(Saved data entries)
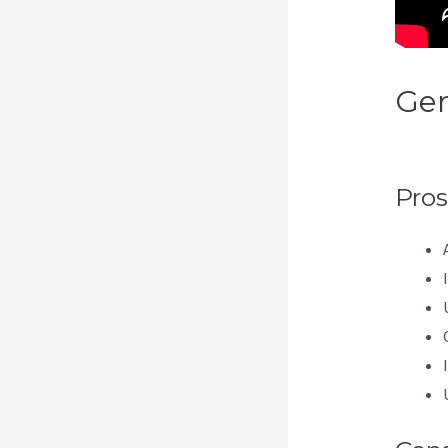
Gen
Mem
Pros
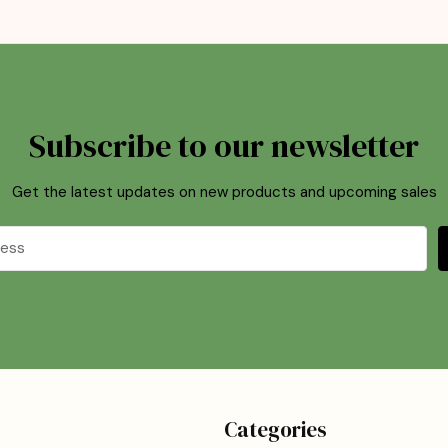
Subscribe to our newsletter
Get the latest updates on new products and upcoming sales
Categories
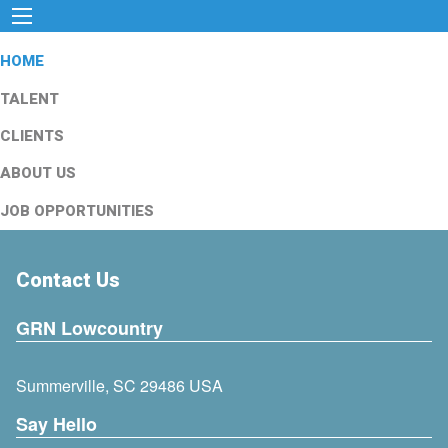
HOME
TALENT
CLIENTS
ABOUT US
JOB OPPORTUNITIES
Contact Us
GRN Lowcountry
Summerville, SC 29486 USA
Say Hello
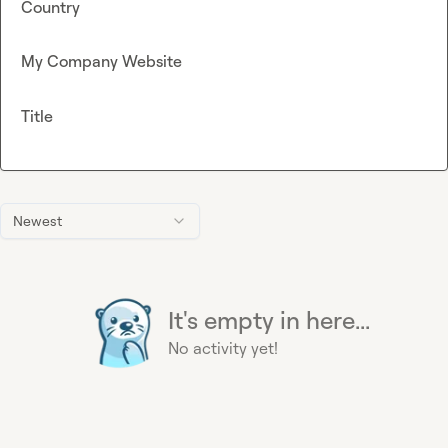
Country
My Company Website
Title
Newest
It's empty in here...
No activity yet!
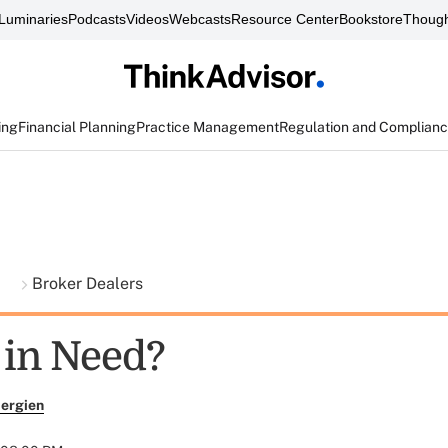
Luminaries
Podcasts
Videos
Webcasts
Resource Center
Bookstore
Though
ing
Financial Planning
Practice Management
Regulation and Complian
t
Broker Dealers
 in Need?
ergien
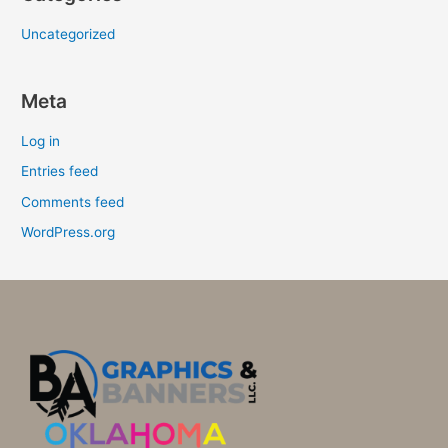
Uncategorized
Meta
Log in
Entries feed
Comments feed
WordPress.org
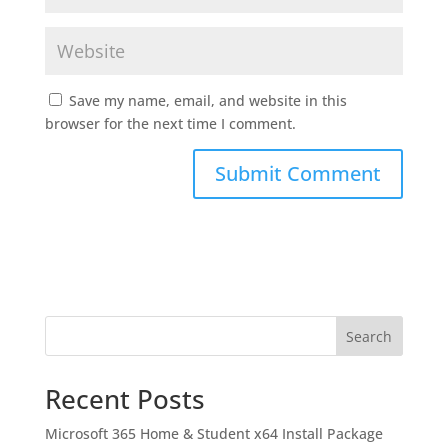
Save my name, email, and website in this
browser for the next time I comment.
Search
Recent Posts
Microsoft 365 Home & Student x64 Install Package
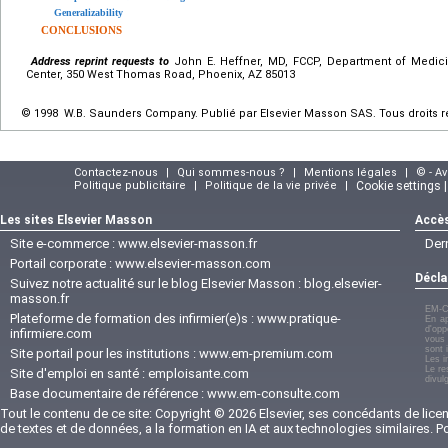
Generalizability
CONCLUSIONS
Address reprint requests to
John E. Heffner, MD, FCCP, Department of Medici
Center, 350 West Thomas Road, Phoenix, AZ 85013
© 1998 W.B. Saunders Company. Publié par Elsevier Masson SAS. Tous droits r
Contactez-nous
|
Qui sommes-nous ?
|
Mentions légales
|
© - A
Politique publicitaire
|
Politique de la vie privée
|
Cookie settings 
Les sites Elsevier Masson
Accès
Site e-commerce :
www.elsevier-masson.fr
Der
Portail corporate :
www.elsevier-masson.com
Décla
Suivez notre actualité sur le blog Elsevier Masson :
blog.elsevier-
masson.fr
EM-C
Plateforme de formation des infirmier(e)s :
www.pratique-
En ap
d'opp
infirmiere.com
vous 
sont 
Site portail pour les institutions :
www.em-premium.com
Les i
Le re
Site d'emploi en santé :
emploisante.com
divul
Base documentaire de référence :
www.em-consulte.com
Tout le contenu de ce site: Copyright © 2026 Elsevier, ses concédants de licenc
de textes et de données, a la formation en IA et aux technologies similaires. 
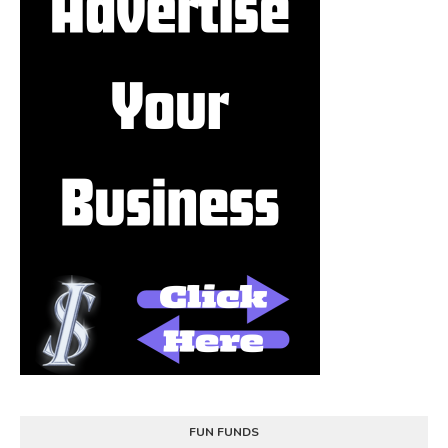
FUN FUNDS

▸ **PROBLEM DETAILS**: Search the data above for the string "formation" and report each line that holds it.

▸ **TASK RESULT**:
Plateforme de formation des infirmier(e)s :
de textes et de données, a la formation en IA et aux technologies similaires. 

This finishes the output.